This is not that exciting an essay. I’m just writing this to get an idea out there. Feel free to skip it today if you want; I won’t be hurt.
Back in 1999, I read an article in which assorted famous people discussed the most important development or invention of the twentieth century. There were, of course, a myriad of answers, and I don’t remember too many of them. One was mass production; another, proposed by Hugh Hefner, of course, was the creation of Viagra.
This got me thinking: what do I think was the greatest development of the past century, one which has had a profound impact on this one? Though I know that there are many of them, I propose, having worked in libraries for as long as I have, that it is this: the storage, duplication, and transmission of information.

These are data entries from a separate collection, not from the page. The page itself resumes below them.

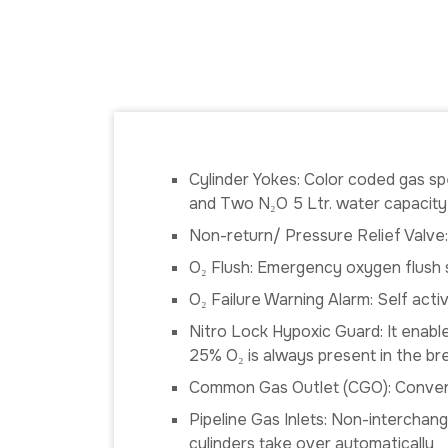
Cylinder Yokes: Color coded gas spe
and Two N₂O 5 Ltr. water capacity
Non-return/ Pressure Relief Valve
O₂ Flush: Emergency oxygen flush s
O₂ Failure Warning Alarm: Self act
Nitro Lock Hypoxic Guard: It enable
25% O₂ is always present in the br
Common Gas Outlet (CGO): Conveni
Pipeline Gas Inlets: Non-interchang
cylinders take over automatically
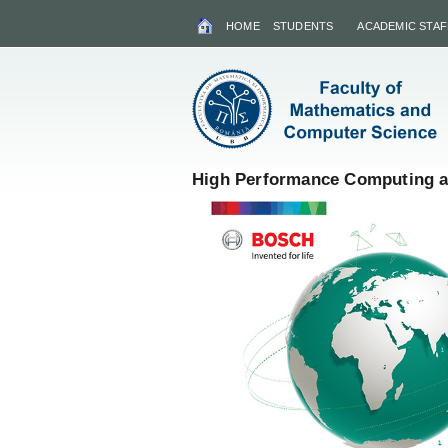
HOME
STUDENTS
ACADEMIC STAF
High Performance Computing an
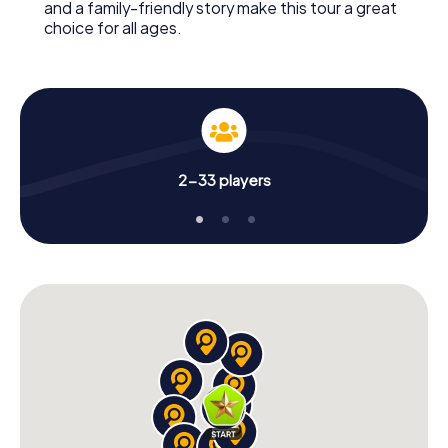
and a family-friendly story make this tour a great
choice for all ages.
2-33 players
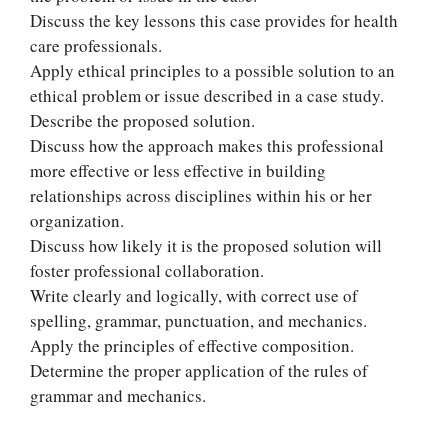
Discuss the key lessons this case provides for health
care professionals.
Apply ethical principles to a possible solution to an
ethical problem or issue described in a case study.
Describe the proposed solution.
Discuss how the approach makes this professional
more effective or less effective in building
relationships across disciplines within his or her
organization.
Discuss how likely it is the proposed solution will
foster professional collaboration.
Write clearly and logically, with correct use of
Let Us write for
spelling, grammar, punctuation, and mechanics.
you! We offer
Apply the principles of effective composition.
custom paper
Determine the proper application of the rules of
writing services
grammar and mechanics.
PLACE YOUR ORDER
Order Now
.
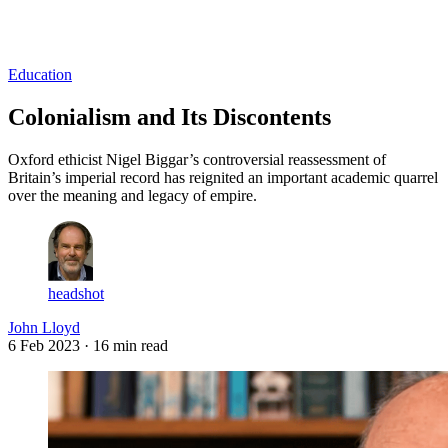
Log in
Subscribe
Education
Colonialism and Its Discontents
Oxford ethicist Nigel Biggar’s controversial reassessment of
Britain’s imperial record has reignited an important academic quarrel
over the meaning and legacy of empire.
headshot
John Lloyd
6 Feb 2023
· 16 min read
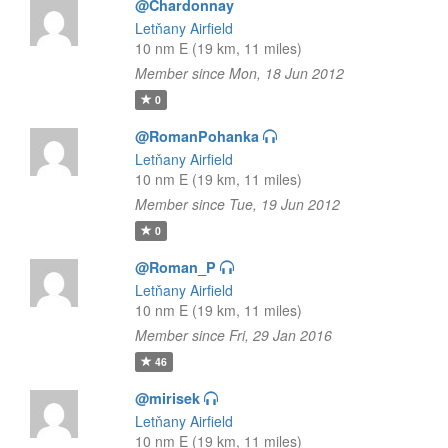
@Chardonnay
Letňany Airfield
10 nm E (19 km, 11 miles)
Member since Mon, 18 Jun 2012
0
@RomanPohanka
Letňany Airfield
10 nm E (19 km, 11 miles)
Member since Tue, 19 Jun 2012
0
@Roman_P
Letňany Airfield
10 nm E (19 km, 11 miles)
Member since Fri, 29 Jan 2016
46
@mirisek
Letňany Airfield
10 nm E (19 km, 11 miles)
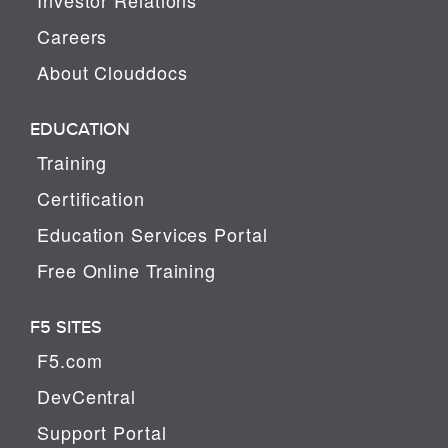
Careers
About Clouddocs
EDUCATION
Training
Certification
Education Services Portal
Free Online Training
F5 SITES
F5.com
DevCentral
Support Portal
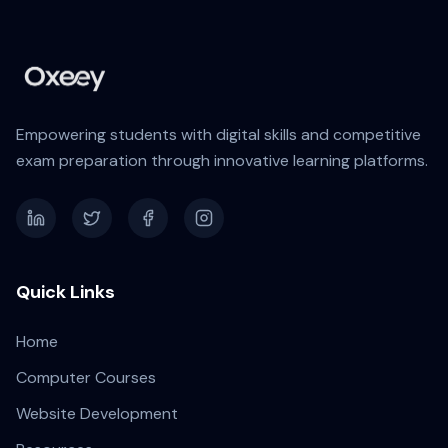
Empowering students with digital skills and competitive
exam preparation through innovative learning platforms.
Quick Links
Home
Computer Courses
Website Development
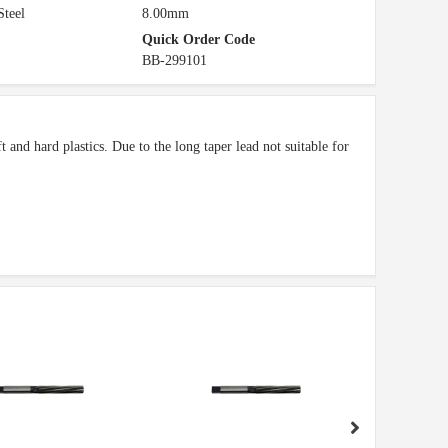
Steel
8.00mm
Quick Order Code
BB-299101
 and hard plastics. Due to the long taper lead not suitable for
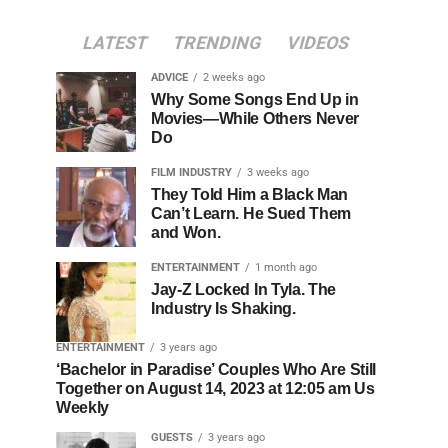
LATEST
TRENDING
VIDEOS
ADVICE
2 weeks ago
Why Some Songs End Up in
Movies—While Others Never
Do
FILM INDUSTRY
3 weeks ago
They Told Him a Black Man
Can’t Learn. He Sued Them
and Won.
ENTERTAINMENT
1 month ago
Jay-Z Locked In Tyla. The
Industry Is Shaking.
ENTERTAINMENT
3 years ago
‘Bachelor in Paradise’ Couples Who Are Still
Together on August 14, 2023 at 12:05 am Us
Weekly
GUESTS
3 years ago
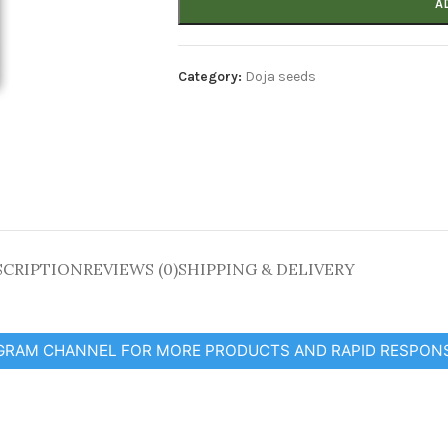
A
Category:
Doja seeds
SCRIPTION
REVIEWS (0)
SHIPPING & DELIVERY
EGRAM CHANNEL FOR MORE PRODUCTS AND RAPID RESPON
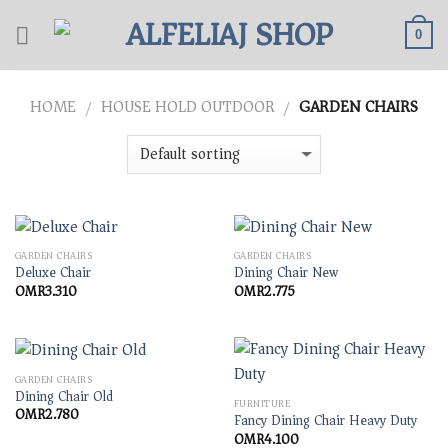
Skip
to
0
content
HOME
HOUSE HOLD OUTDOOR
GARDEN CHAIRS
/
/
GARDEN CHAIRS
GARDEN CHAIRS
Deluxe Chair
Dining Chair New
OMR
3.310
OMR
2.775
GARDEN CHAIRS
Dining Chair Old
FURNITURE
OMR
2.780
Fancy Dining Chair Heavy Duty
OMR
4.100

There are always three things to think about when you have a piece of information: you have to put it somewhere, you often want to make a copy of it, and you want to get it somewhere else. This used to take up space, and take up time. Now it’a possible to do it instantly.
Because so many of these developments have often involved subtle things in our everyday lives, such as the way we send notes to people or just put something away for later use, we take them for granted. Yet it’s added up, and when we look back just a few years, it becomes a huge thing. Not too long ago, a photograph took forever to duplicate and send to someone else; now it’s something we can do instantaneously.
There are certain memories I have as these developments evolved. I vividly remember a picture, after the advent of the CD-ROM, of Bill Gates perched on a stack of papers as tall as a tree, holding a single CD ROM. One megabyte, I once calculated, worked out to about two reams of typed, double spaced paper, which meant that a 650 megabyte disk worked out to about 1,300 reams. 1,300 reams of paper, at about 2 1/2 inches per ream, worked out to about 3,250 inches, or a little more than 260 feet of paper, which was just about right for that picture.
Consider what it was, not too long ago, to store this, duplicate it, and send it to someone else. It would take forever. Now someone can do it in an instant.
And that was just letters. Soon after, as the basic unit of storage moved from kilobytes to megabytes to gigabytes to terabytes, to, perhaps, a petabyte, photos and video followed suit. Not only that, but as bandwidth increased, it took less and less time to send these massive things to someone else. And, of course, because it was so easy to make copies of them, it was possible to send them to an infinite number of people.
Virtually every issue involving the spread of misinformation and the darker components of social media has to do with the development of these three things. And at the same time, the assorted developments that may be our salvation—the spread of online courses and intelligent blogs, for example—all directly connect to these developments. To someone who’s spent his life dealing in information, it’s an enormous evolution.
So nothing particularly snappy or witty today. Just an observation to think about. With that said, store, copy, and distribute this as you see fit.